North Beach is San Francisco’s “Little Italy”. As such, you’re never more than a stone’s throw from an Italian restaurant in these parts. Most of them, as far as I’ve experienced, are relatively mediocre, as you might expect in a tourist-oriented area with an overabundance of one type of restaurant. Caffe Baonecci is a nice change of pace.
I’ve walked by this place literally hundreds of times, as it’s right in the thick of North Beach — on Green between Colombus and Union. It’s two doors down from the famed Golden Boy Pizza (which is amazing), and just steps away from a handful of other restaurants and bars. Caffe Baonecci is unassuming.

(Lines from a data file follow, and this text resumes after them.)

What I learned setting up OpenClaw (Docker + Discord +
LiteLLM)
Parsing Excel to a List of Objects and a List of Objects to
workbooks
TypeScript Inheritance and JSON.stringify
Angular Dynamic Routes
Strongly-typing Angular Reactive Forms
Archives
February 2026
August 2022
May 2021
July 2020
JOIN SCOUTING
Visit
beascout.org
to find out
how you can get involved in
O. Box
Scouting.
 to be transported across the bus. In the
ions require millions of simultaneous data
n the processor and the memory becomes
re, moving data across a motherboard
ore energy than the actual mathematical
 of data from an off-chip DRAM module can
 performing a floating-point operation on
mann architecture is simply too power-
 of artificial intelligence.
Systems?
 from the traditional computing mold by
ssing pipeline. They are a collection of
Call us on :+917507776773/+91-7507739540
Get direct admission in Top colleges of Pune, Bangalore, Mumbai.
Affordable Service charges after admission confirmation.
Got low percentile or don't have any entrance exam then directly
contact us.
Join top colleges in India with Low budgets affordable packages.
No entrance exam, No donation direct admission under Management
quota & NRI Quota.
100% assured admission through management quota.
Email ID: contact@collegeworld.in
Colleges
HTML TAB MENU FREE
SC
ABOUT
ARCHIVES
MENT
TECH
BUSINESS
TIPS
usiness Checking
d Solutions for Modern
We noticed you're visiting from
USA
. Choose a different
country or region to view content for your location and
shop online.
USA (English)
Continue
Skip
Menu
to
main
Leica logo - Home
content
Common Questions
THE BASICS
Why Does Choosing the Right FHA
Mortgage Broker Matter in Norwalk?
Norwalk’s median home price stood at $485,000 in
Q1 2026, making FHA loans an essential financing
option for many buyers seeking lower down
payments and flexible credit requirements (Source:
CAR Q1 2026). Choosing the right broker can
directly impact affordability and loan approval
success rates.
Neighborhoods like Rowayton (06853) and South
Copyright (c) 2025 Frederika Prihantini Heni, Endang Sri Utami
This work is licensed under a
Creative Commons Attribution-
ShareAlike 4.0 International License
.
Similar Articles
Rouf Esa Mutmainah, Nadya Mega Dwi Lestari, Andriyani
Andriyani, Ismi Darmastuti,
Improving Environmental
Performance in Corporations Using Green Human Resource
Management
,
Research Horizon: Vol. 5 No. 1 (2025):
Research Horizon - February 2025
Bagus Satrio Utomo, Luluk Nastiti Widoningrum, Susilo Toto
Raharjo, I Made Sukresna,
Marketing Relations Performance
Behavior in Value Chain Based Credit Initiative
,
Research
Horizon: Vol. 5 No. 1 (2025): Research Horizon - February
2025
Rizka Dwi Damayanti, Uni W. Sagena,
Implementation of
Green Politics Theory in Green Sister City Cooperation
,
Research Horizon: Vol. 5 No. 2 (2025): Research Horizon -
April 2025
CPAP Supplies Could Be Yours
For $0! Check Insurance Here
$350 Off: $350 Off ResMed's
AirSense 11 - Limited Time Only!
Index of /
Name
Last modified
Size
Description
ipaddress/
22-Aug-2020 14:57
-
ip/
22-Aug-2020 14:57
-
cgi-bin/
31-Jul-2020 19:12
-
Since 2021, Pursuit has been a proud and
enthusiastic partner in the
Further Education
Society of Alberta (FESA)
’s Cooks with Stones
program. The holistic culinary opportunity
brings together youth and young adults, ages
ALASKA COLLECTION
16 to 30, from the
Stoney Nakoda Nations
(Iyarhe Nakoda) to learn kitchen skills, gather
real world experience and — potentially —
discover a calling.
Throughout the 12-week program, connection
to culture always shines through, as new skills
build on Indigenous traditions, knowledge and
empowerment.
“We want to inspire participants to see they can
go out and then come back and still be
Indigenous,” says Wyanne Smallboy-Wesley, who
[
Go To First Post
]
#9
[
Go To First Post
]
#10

It’s a pretty small restaurant on the corner that’s family owned, and doesn’t look particularly swanky or chic. In my opinion, this actually works in my favor since it keeps the hoards of tourists at bay, and allows me to enjoy a nice Italian dinner that is both delicious and not completely overwhelming.
I’m not actually sure how long the wait would have been this Friday night, because I rarely go anywhere popular without a reservation anymore. We had a 7pm rezzo, and our tiny table was waiting for us promptly. We ordered a bottle of wine ($37), a salad ($14), a pasta ($19), and a specialty pizza ($20). Their pizzas are super duper thin crust, and everything is home made (ok, I don’t think the pasta noodles are home made, but I’m not actually sure). Everything was great. I was totally jonesing for some carbs, and that meal certainly did deliver.
We started with a Burrata Salad, which was a very generous portion of burrata with delicious tomatoes. Next came the carbs — the Pasta Al Forno (baked) and Porcini and Arugula Pizza. The pizza was very good, but the pasta was the star dish for me. It was simple — large tube pastas baked with tomato sauce and cheese — but it really hit the spot. It was rich and tasty, and the portion was generous. We did not leave hungry.
I admit that I should try more Italian places in the area, but I’m happy to know there is at least one place whose food speaks louder than the praise in the tour books.